Als Jesus gekreuzigt wurde, waren jene zwölf Dummköpfe allesamt verschwunden. Drei Frauen nahmen seinen Leichnam vom Kreuz, kein einziger Mann war darunter. Da war Maria Magdalena, die Prostituierte, da war ihre Schwester Martha, und da war seine Mutter Maria. Und all die Apostel, all diese Fanatiker, wo waren sie? Sie bereiteten sich auf den Vatikan vor, sie stellten sich auf die Zukunft ein. Jesus war erledigt! Jetzt war die Theologie, die Philosophie, die Ideologie dran.

Aber diese drei Frauen kümmerten sich nicht um Ideologie, um Theologie oder Philosophie. Sie kümmerten sich um seinen Leichnam. Sie waren praktischer, sie waren wahrer, ehrlicher, aufrichtiger. Sie liebten diesen Mann, sie riskierten ihr Leben für diesen Mann, sie hätten sich verurteilen lassen. All diese Männer hatten sich verdrückt.
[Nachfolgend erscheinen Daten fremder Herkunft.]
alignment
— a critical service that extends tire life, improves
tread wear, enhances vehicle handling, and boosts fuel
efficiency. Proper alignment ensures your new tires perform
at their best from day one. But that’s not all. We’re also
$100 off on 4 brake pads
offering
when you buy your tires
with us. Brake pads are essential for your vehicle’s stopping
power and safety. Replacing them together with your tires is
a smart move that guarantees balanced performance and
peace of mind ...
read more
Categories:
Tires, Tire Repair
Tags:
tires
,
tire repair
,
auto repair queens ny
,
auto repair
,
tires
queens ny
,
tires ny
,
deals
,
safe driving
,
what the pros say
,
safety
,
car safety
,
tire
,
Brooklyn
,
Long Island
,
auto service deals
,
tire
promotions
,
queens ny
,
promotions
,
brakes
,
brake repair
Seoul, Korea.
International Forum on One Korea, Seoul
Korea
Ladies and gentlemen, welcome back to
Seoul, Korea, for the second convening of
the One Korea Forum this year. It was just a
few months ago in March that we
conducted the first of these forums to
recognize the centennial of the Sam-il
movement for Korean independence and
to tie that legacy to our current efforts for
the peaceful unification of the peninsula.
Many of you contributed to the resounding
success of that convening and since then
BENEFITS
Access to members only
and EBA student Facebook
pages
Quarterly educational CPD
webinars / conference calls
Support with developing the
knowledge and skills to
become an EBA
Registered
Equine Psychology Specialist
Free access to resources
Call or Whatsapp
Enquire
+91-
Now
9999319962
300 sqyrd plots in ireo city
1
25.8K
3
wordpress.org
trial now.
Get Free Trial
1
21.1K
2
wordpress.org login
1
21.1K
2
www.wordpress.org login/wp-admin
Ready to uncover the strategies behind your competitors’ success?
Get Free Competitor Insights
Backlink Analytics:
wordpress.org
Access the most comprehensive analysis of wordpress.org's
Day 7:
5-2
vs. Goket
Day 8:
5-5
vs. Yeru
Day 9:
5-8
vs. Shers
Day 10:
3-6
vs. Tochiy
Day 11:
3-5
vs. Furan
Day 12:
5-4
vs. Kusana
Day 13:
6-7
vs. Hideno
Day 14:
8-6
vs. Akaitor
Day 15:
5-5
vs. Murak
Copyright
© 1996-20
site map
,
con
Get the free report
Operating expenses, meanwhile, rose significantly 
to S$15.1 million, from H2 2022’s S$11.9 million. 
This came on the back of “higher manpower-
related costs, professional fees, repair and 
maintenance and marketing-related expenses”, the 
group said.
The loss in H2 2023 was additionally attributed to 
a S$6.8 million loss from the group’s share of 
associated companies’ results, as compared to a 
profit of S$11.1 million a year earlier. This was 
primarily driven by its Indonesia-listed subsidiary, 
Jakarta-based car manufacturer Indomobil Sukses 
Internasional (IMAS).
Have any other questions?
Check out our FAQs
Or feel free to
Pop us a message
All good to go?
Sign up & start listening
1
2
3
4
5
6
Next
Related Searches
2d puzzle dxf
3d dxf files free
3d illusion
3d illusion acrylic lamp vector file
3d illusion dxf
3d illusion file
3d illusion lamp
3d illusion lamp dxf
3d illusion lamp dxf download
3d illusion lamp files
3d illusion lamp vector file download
Einer der gebildetsten unter seinen Jüngern war Judas. Er verriet ihn für dreißig Silberlinge. Keine Frau hätte das getan. Und er war der intellektuellste unter den Jüngern von Jesus. Aber Intellektuelle können leicht betrügen. Sie sind die besten Renegaten der Welt, weil sie nicht mit dem Herzen dabei sind, nur mit dem Kopf, und der Kopf ist schlau, der Kopf ist klug. Eine Frau lebt durch das Herz.
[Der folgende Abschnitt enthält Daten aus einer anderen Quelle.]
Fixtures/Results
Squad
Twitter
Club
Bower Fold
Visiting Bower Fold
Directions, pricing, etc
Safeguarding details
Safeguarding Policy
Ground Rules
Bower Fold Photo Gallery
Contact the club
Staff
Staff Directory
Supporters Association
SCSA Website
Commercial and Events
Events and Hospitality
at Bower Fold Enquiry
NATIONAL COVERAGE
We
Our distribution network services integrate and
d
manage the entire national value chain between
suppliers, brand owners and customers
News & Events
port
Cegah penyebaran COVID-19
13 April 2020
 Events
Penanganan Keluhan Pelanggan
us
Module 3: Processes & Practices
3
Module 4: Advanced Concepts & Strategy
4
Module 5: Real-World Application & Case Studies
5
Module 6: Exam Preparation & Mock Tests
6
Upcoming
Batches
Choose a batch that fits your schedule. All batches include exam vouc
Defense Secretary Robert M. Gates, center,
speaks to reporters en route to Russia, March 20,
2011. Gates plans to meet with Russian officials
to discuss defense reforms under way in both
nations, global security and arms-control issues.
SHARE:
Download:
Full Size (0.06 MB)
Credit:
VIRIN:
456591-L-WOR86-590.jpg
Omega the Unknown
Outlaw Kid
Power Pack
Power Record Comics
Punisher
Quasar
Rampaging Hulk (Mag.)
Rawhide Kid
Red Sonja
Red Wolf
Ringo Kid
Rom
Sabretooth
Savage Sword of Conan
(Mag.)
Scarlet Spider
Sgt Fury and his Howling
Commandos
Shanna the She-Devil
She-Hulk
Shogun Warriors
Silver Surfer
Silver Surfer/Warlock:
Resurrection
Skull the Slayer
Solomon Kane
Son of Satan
Deswegen geht meine Kommune auf eine völlig neue Art und Weise vor. Zuerst muß sie Wurzeln schlagen. So arbeiten alle Gärtner. Erst mußt du Muttererde geben, düngen, die Pflanze Wurzeln schlagen lassen. Die Blüten kommen dann von allein. Die Blüten kommen schon, nur können sie nicht ohne Wurzeln kommen.

Wurzeln und Blüten sind wie zwei Flügel. Wenn du beide Schwingen hast, gehört dir der ganze Himmel. Aber das Wichtigste, das erste, das Grundlegende, das Fundamentale, ist die Wurzel.
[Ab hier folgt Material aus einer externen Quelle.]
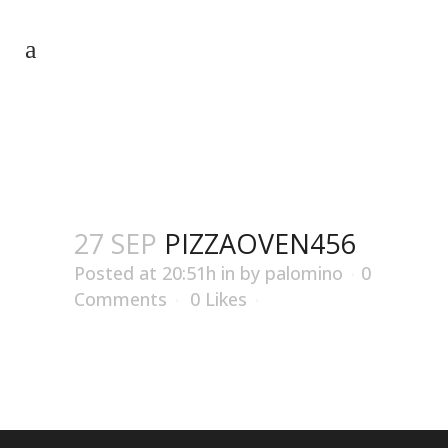
PIZZAOVEN456
27 SEP
PIZZAOVEN456
Posted at 20:51h
in
by
palomino
0
Comments
0
Likes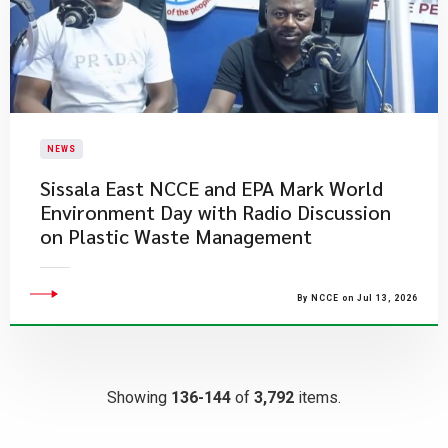
NEWS
Sissala East NCCE and EPA Mark World
Environment Day with Radio Discussion
on Plastic Waste Management
By NCCE on Jul 13, 2026
Showing
136-144
of
3,792
items.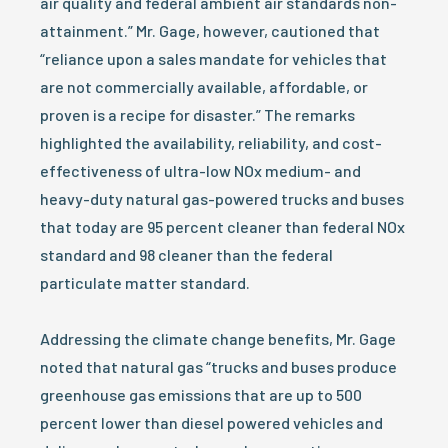
air quality and federal ambient air standards non-
attainment.” Mr. Gage, however, cautioned that
“reliance upon a sales mandate for vehicles that
are not commercially available, affordable, or
proven is a recipe for disaster.” The remarks
highlighted the availability, reliability, and cost-
effectiveness of ultra-low NOx medium- and
heavy-duty natural gas-powered trucks and buses
that today are 95 percent cleaner than federal NOx
standard and 98 cleaner than the federal
particulate matter standard.
Addressing the climate change benefits, Mr. Gage
noted that natural gas “trucks and buses produce
greenhouse gas emissions that are up to 500
percent lower than diesel powered vehicles and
Die Frau ist die Wurzel allen Lebens, der Mann kann höchstens ein Zweig sein, ein blühender Zweig, ein wunderschöner Zweig, ein Sehnen, ein Streben nach den Sternen hinauf. Sie müssen zusammengehen. Aus diesem Grund habe ich so viele Frauen eingesetzt, und nach und nach werden sie den ganzen Boden übernehmen und euch freigeben, euch Männer freigeben, eure Blüten zu entfalten.

In einer wahren Kommune werden Männer und Frauen tief synchron miteinander leben. All die früheren Gemeinschaften mußten sterben, weil sie sich nur auf Männer verließen. Sie haben sich nie wirklich um die Frauen gekümmert. Und kaum eine Frau ist fähig, eine Gemeinschaft zu gründen, weil sie nicht nach den Sternen greift.

Eine Kommune ist eine Hoffnung, eine Sehnsucht, ein gewaltiges Verlangen nach Wachstum, ein gewaltiger Drang zu forschen. Keine Frau könnte einen Grund erkennen, wieso sie den Grundstein zu einer Kommune legen sollte. Der Mann ist immer am Weitentferntesten interessiert, deshalb ist er die Quelle aller Kommunen. Aber kein Mann ist fähig, ihr auch Wurzeln zu geben.

Und das ist in der Vergangenheit immer das Problem gewesen: die Frau kann Wurzeln geben, aber sie interessiert sich nicht für Blüten, und der Mann kann Blüten geben, aber er interessiert sich nicht für Wurzeln. Ein tiefes Miteinander ist notwendig, eine tiefe Harmonie. Genau das ist es, was ich hier zu erfüllen versuche.

Fest entschlossen, ein Etablissement zu gründen, wo wirklich jeder Kunde genau das Mädchen finden würde, das er schon immer gesucht hatte, gelang es einer unternehmerischen Bordellmutter tatsächlich, ein solches Haus, drei Stockwerke hoch, ins Leben zu rufen. Da gab es Ex-Sekretärinnen, ausgesucht tüchtig. Sie hatten den ersten Stock. Da gab es Ex-Fotomodelle im zweiten Stock, ausgewählte Schönheiten. Und schließlich im dritten Stock die Ex-Lehrerinnen, die Intelligentesten der Intelligenten. Nach einiger Zeit konnte Madame feststellen, daß sich fast das ganze Geschäft im dritten Stock abspielte. Sie fragte sich lange, was wohl der Grund sein mochte, bis schließlich einer der Stammkunden das Rätsel löste: "Sehen Sie, Madame", sagte der gute Kunde: "Sie wissen doch, wie Lehrerinnen sind: Sie lassen dich so lange wiederholen, bis du's richtig machst."

Sannyasin-Frauen machen ihre Sache wirklich sehr gut. Und sie werden dich die Lektion so oft wiederholen lassen, bis du es richtig machst!